Naquelas conversas pós filmes na frente do São Luiz, a sensação era a mesma. Um filme que nos traz narrativas reais, onde os negros não são representados de uma forma estereotipada como vemos sempre no cinema. Lembro de conversar com meu amigo, talvez já bêbada, de nós negros da geração dois mil, era pós lula, de uma democratização das universidades, onde conseguimos ver uma faculdade um pouco mais diferente, pois agora há alguma cor nestes espaços. Tenho quase certeza que minha mãe, logo que me teve no final dos anos 90, não pensou que sua filha iria entrar em uma faculdade pública, principalmente em um dos cursos que ela diz que é “curso para rico”. A narrativa é importante porque podemos nos ver, sabemos que estes espaços são difíceis de estar, mas a entrada a gente conseguiu, mas se manter é cada vez mais difícil. É importante para nós, sabermos que não estamos sozinhos. Não estudo na USP, mas as agonias, críticas e formas de ver a academia, são as mesmas.

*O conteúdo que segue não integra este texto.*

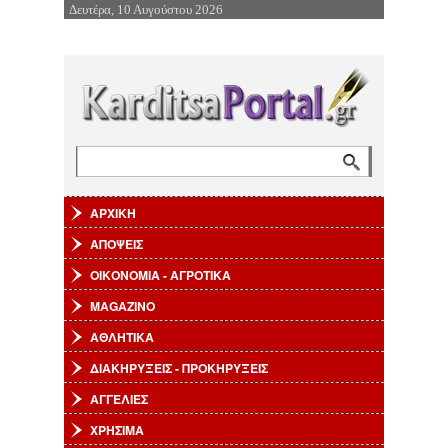
Δευτέρα, 10 Αυγούστου 2026
Επιστροφή στην Πλοήγηση
Αναζήτηση
Φόρμα αναζήτησης
ΑΡΧΙΚΗ
ΑΠΟΨΕΙΣ
ΟΙΚΟΝΟΜΙΑ - ΑΓΡΟΤΙΚΑ
MAGAZINO
ΑΘΛΗΤΙΚΑ
ΔΙΑΚΗΡΥΞΕΙΣ - ΠΡΟΚΗΡΥΞΕΙΣ
ΑΓΓΕΛΙΕΣ
ΧΡΗΣΙΜΑ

Aqui conseguimos conhecer os nossos personagens e nos identificar com eles, viver seus embates, e, mais importante, conseguimos ver que eles estão junto. Eles querem o que sempre foi negado, o dinheiro. Queremos a ganância que nunca tivemos. Queremos o dinheiro para fazermos nossos longas. E o mais importante, queremos ele dentro do nosso bolso.

Quantos Eram pra Tá? Passou na sessão de abertura do XI Janela internacional de Cinema do Recife e isto foi um fato muito interessante. A noite de abertura em um festival é especial e este filme estar ali, não só é importante como fundamental. Foi lindo de ver as pessoas reagindo com o filme. Sentei do lado dos meus amigos, onde percebo muito deles durante o curta inteiro. Demos risadas juntos com o São Luiz e batemos palmas com muita felicidade do que tínhamos acabado de ver. Dançamos e cantamos na cadeira “Bitch Better Have My Money” junto com os atores. Ovacionamos com três salvas de palma o filme. Mas venho me perguntando desde então sobre o público presente. Como em quase todos os festivais, ele é majoritariamente branco. As minhas reações durante o filme foram por conta de uma representatividade que me fazia falta nas telas. Mas e do grande público, qual era? Queria ter essa resposta. Não sei se o público branco/classe média pára para refletir que aquilo é endereçado para eles, que talvez a risada deles não caiba,  por quê do que estamos rindo é exatamente deles. Não basta ver o filme e gostar, mas precisamos também refletir que lugares de privilégio são esses, quem os ocupa e como.